Надо было как можно скорее одолеть эту пойму: переднего края они еще не прошли, еще предстоял самый опасный путь вдоль речушки. Но и так уже все притомились, группа начала заметно растягиваться. Ивановский вдруг спохватился, что не слышит дыхания Лукашова, который полз следом. Лейтенант оглянулся и минуту выждал, сам переводя дыхание, хотя и знал, что медлить здесь нельзя ни минуты. Но усталость, видно, притупила осторожность, поодаль уже второй раз что-то несильно стукнуло — наверно, винтовкой о лыжи, и лейтенант нервно напрягся, впившись в снеговой полумрак обостренным злым взглядом. Разгильдяи, иначе не назовешь! Ему так не хватало теперь возможности покрыть их крепким злым словом. Действительно, сколько ни твердил, что лыжи надо держать в левой, а винтовку в правой руке, но вот, наверно, кому-то понадобилось сгрести все в одну кучу, и теперь стучит…
Сзади зашевелился в темноте серый сгорбленный ком в маскхалате, шумно дыша, он подполз и замер у самых ног лейтенанта. За ним шевелился еще кто-то, а дальше уже невозможно было и разглядеть — мешали сумраки снег. Ивановский спросил осиплым усталым шепотом:
— Ползут?
— Ползут, командир, — также шепотом ответил сержант.
— Передай — шире шаг!
В низинке снег стал еще глубже, люди зарывались в нем по самые плечи. Под намокшими коленями прощупывалась мерзлая колючая трава, наверно, начиналось болото. Ивановский не смотрел на компас — как и обычно, направление он угадывал по характерным изменениям рельефа, который здесь был знаком ему по карте.

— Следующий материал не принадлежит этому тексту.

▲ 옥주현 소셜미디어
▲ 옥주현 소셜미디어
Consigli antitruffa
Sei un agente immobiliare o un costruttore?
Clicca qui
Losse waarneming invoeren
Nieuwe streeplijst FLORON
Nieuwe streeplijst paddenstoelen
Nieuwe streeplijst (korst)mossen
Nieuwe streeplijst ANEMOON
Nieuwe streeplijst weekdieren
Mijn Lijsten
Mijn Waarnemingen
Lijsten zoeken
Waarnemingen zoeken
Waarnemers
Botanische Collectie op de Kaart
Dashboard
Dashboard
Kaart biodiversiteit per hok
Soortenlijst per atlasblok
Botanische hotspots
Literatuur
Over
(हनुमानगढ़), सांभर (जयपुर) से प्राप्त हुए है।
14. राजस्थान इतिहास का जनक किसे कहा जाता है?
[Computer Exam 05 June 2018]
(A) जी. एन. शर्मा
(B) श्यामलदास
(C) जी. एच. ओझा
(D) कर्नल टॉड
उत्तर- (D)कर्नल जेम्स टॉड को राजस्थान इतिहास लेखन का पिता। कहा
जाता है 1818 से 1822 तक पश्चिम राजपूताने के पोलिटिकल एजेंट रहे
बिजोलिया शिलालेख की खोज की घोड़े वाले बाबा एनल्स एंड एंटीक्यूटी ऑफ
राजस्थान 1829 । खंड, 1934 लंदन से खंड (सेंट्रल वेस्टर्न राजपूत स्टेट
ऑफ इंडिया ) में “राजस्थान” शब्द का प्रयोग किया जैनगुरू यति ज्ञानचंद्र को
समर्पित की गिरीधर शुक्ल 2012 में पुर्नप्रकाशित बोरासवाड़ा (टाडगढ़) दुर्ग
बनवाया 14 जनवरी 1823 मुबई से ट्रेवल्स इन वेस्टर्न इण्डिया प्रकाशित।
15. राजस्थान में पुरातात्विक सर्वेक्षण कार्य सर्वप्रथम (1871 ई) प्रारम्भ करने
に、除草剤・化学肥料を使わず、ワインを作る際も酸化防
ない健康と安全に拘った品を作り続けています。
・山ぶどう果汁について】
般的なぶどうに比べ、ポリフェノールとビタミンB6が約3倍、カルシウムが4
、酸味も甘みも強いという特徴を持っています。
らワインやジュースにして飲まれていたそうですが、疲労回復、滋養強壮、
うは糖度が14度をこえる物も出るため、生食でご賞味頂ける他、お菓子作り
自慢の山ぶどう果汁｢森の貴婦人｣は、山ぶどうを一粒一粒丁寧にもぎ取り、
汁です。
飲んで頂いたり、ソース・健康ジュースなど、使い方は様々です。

Тут все время следовало держаться низинки, по ней выйти к кустарнику на берегу речки и дальше ползти под кустарником. Путь ползком предстоял еще длинный, он, конечно, вымотает их как следует. Но только бы не напороться на немцев, на какой-нибудь их замаскированный ночной секрет. Тогда уже незамеченными не пройти, и все может кончиться скверно в самом начале.
Ивановский, однако, отогнал от себя эти мысли и сквозь окончательно сгустившуюся мглу вгляделся вперед. Вроде совсем уже недалеко темнел кустарник, за ним была засыпанная снегом речушка. Это место — он помнил по карте — располагалось как раз посередине нейтралки, дальше по пригорку начиналась небольшая, разбитая минами деревенька, в которой засели немцы. Правда, их первый окоп был и еще ближе — через какую-нибудь сотню метров за речкой; там группе надлежало повернуть вдоль русла и попытаться проскользнуть в кустарнике между этим окопчиком и другим — в стороне, на мыске остроносого, словно большая опрокинутая ложка, пригорка.
Тем временем снег не только стал глубже, но и сделался совсем рыхлым, под руками шуршала пересыпанная им мерзлая, не скошенная летом трава.